Collected data
• • • • • • •

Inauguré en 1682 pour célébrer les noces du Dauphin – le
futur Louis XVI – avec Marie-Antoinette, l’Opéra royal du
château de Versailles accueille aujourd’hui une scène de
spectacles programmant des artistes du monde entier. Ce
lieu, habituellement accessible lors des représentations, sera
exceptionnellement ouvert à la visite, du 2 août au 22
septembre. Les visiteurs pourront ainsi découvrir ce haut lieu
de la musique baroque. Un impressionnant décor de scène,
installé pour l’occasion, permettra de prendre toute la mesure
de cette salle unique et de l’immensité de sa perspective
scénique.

• • • • • • •

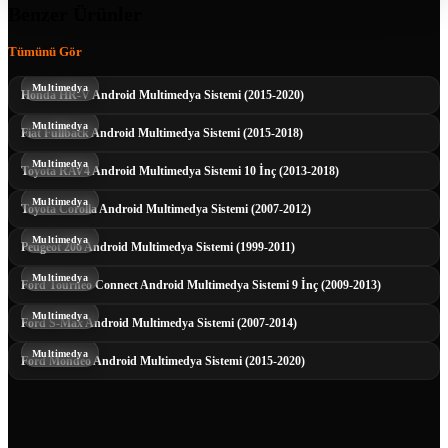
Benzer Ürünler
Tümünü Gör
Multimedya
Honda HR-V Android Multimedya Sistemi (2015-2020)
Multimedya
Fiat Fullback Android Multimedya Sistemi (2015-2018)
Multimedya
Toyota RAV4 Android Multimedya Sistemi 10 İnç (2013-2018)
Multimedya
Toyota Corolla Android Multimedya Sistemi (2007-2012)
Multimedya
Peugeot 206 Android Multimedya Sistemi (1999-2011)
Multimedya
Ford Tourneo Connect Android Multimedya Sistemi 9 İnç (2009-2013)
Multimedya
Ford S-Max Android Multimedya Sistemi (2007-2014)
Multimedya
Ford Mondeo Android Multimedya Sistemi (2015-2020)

• • • • • • •

Problem to solve
Going back over the entries above, copy word for word every line from the one that has "Peugeot 206 Android" on through the one that has "Ford Mondeo Android".

Task output
Peugeot 206 Android Multimedya Sistemi (1999-2011)
Multimedya
Ford Tourneo Connect Android Multimedya Sistemi 9 İnç (2009-2013)
Multimedya
Ford S-Max Android Multimedya Sistemi (2007-2014)
Multimedya
Ford Mondeo Android Multimedya Sistemi (2015-2020)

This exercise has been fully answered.